Exercise → Could you restate word for word only the lines below from the one holding "Appalaches." to the one holding "Studio meublé – École d’Art Amiens", inclusive, and leave out the pictures?

=== Begin Enclosure ===

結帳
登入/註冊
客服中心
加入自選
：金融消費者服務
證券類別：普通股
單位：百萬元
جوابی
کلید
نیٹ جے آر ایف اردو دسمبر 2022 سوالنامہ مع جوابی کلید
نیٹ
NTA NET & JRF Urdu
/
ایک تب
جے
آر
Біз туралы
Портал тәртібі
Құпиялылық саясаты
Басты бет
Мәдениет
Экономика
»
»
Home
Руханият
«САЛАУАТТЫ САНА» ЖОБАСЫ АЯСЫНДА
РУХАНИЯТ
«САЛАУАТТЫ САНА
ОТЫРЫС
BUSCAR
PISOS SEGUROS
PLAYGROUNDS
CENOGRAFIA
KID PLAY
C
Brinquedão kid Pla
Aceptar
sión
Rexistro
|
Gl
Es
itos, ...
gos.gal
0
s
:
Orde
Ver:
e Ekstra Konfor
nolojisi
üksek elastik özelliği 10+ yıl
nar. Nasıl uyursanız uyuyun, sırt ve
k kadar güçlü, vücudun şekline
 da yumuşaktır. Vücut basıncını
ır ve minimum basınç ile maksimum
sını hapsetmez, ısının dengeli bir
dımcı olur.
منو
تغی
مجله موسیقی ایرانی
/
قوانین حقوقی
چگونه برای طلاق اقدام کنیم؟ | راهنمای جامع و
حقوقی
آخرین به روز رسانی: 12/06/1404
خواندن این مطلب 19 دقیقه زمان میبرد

=== End Enclosure ===
=== Begin Enclosure ===

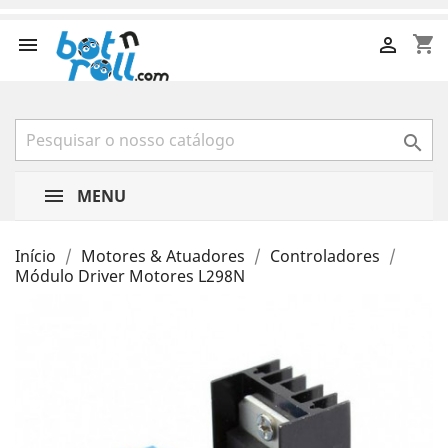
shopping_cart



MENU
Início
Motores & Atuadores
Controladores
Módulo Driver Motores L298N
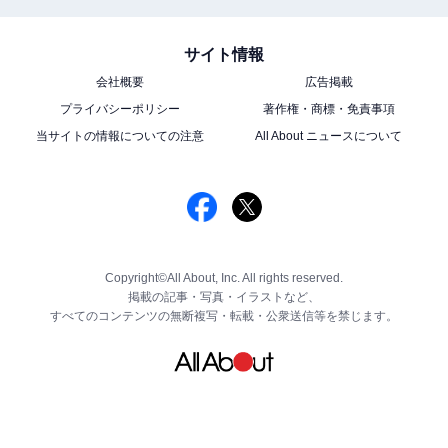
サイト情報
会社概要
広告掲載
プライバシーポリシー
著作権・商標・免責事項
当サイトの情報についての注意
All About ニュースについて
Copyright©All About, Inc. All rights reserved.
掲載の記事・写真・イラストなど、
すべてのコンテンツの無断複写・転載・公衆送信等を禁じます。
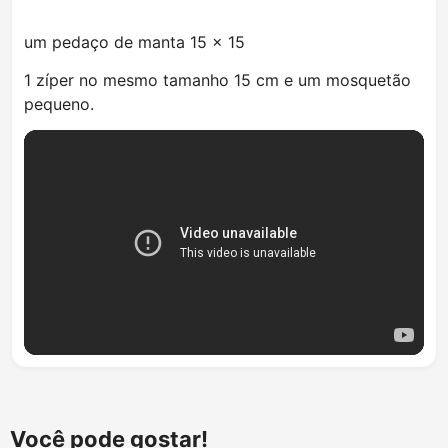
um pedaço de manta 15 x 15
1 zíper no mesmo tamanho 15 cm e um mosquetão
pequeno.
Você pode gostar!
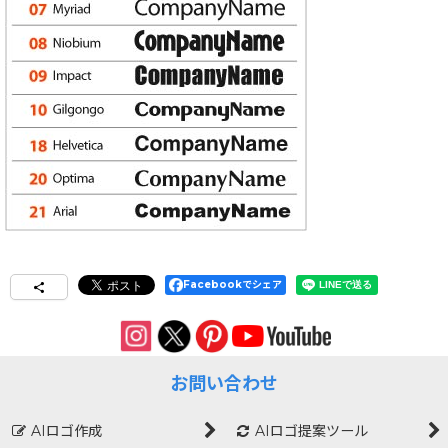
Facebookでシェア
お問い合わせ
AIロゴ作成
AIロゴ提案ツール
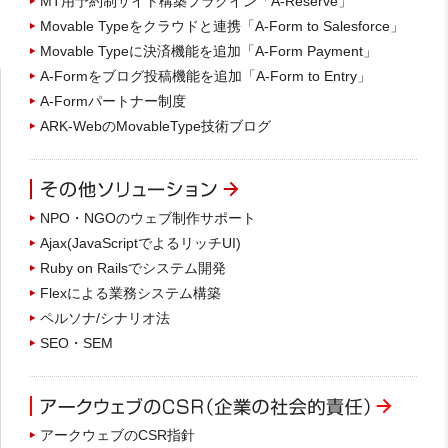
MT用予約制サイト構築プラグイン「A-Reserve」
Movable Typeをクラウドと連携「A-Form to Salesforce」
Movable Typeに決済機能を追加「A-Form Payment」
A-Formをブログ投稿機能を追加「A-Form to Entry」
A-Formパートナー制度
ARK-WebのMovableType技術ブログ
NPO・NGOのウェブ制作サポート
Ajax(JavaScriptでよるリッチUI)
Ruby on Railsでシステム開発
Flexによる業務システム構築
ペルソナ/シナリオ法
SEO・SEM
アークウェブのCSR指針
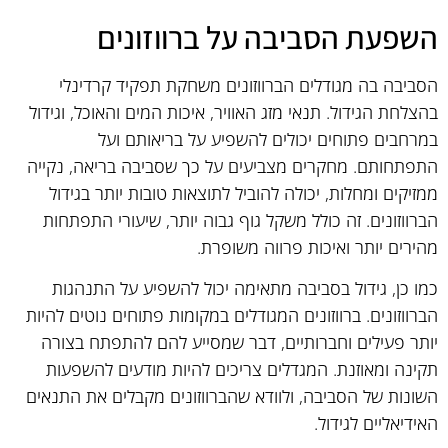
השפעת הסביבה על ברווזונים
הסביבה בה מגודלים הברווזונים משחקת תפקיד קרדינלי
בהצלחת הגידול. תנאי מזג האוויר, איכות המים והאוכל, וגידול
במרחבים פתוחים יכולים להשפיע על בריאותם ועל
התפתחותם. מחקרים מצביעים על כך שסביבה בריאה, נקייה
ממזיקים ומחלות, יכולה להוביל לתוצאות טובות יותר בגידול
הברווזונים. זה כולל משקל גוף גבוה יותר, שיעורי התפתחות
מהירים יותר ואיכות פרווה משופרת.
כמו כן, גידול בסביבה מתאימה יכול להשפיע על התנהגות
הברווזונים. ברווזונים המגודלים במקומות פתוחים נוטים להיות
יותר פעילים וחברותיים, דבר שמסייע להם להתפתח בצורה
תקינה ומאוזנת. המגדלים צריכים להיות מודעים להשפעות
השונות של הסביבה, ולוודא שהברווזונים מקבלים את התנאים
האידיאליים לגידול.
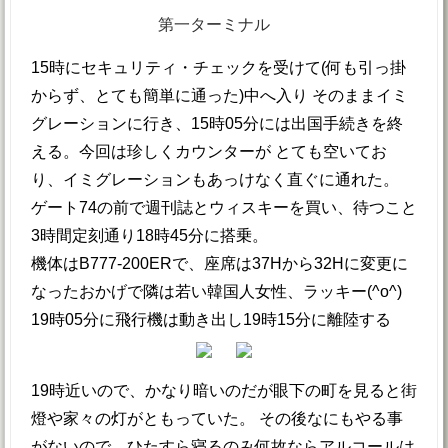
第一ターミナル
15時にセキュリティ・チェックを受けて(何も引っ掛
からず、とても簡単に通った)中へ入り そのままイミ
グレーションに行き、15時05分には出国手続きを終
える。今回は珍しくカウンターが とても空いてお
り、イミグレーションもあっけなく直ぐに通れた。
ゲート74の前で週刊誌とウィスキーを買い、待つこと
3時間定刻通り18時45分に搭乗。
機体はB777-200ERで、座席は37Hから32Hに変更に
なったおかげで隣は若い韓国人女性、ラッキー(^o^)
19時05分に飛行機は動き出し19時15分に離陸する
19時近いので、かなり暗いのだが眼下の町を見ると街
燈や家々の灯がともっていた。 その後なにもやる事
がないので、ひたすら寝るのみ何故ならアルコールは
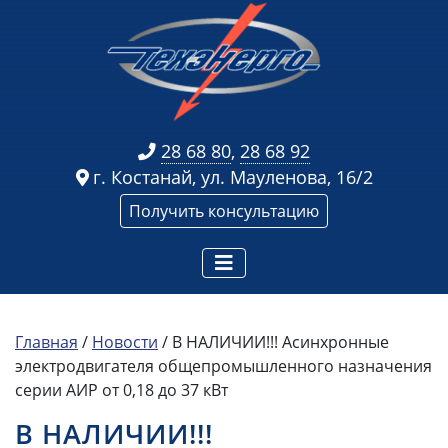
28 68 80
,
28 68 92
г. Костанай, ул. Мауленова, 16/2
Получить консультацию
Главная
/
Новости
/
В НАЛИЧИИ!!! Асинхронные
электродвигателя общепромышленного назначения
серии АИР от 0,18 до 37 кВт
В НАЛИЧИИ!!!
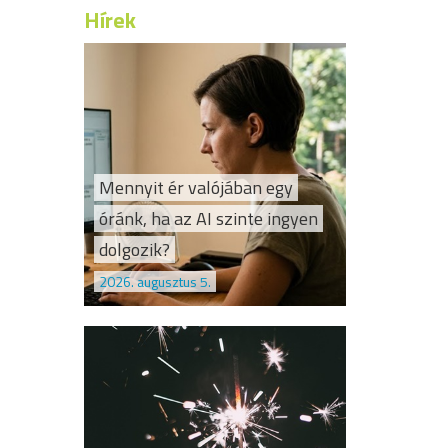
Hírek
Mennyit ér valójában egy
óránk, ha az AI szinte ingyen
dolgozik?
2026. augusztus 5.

=== End Enclosure ===
=== Begin Enclosure ===

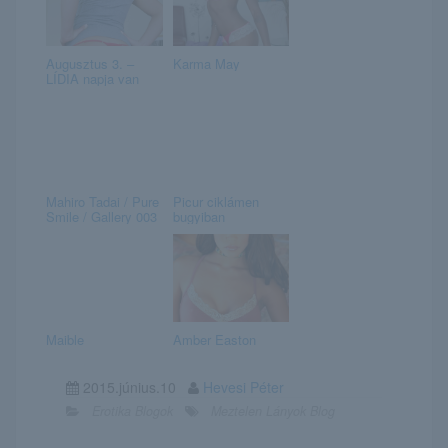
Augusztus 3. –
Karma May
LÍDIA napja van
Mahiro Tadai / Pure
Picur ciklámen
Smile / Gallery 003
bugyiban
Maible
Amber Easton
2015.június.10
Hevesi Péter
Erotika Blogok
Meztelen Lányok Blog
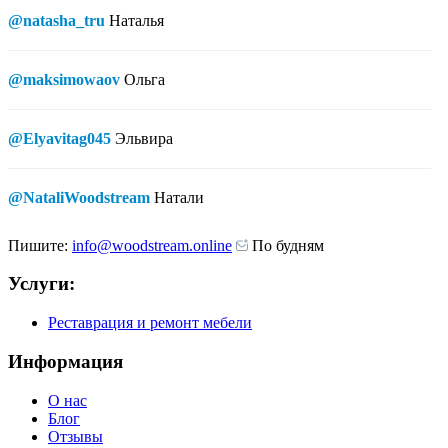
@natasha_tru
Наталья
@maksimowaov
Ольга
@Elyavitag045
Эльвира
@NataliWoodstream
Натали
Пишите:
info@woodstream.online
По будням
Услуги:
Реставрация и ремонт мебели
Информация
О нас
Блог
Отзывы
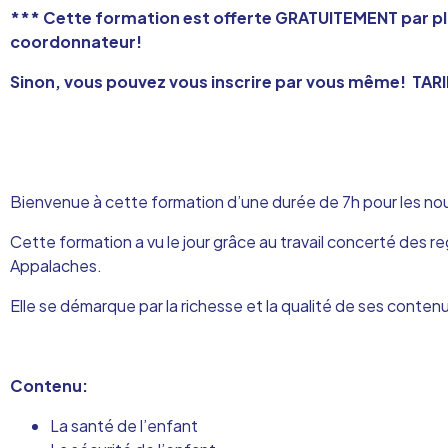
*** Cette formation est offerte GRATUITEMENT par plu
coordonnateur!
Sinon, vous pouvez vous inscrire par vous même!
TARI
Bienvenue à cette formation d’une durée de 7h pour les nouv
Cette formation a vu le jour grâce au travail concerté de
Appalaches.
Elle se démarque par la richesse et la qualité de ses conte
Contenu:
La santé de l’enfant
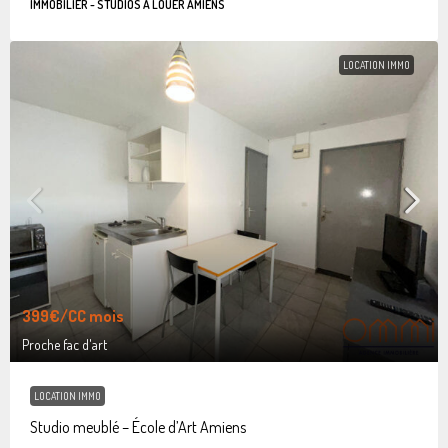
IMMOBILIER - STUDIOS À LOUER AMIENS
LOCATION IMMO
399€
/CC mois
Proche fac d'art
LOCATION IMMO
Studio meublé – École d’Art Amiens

=== End Enclosure ===

Your response →
Appalaches.
Elle se démarque par la richesse et la qualité de ses conte
Contenu:
La santé de l’enfant
IMMOBILIER - STUDIOS À LOUER AMIENS
LOCATION IMMO
399€
/CC mois
Proche fac d'art
LOCATION IMMO
Studio meublé – École d’Art Amiens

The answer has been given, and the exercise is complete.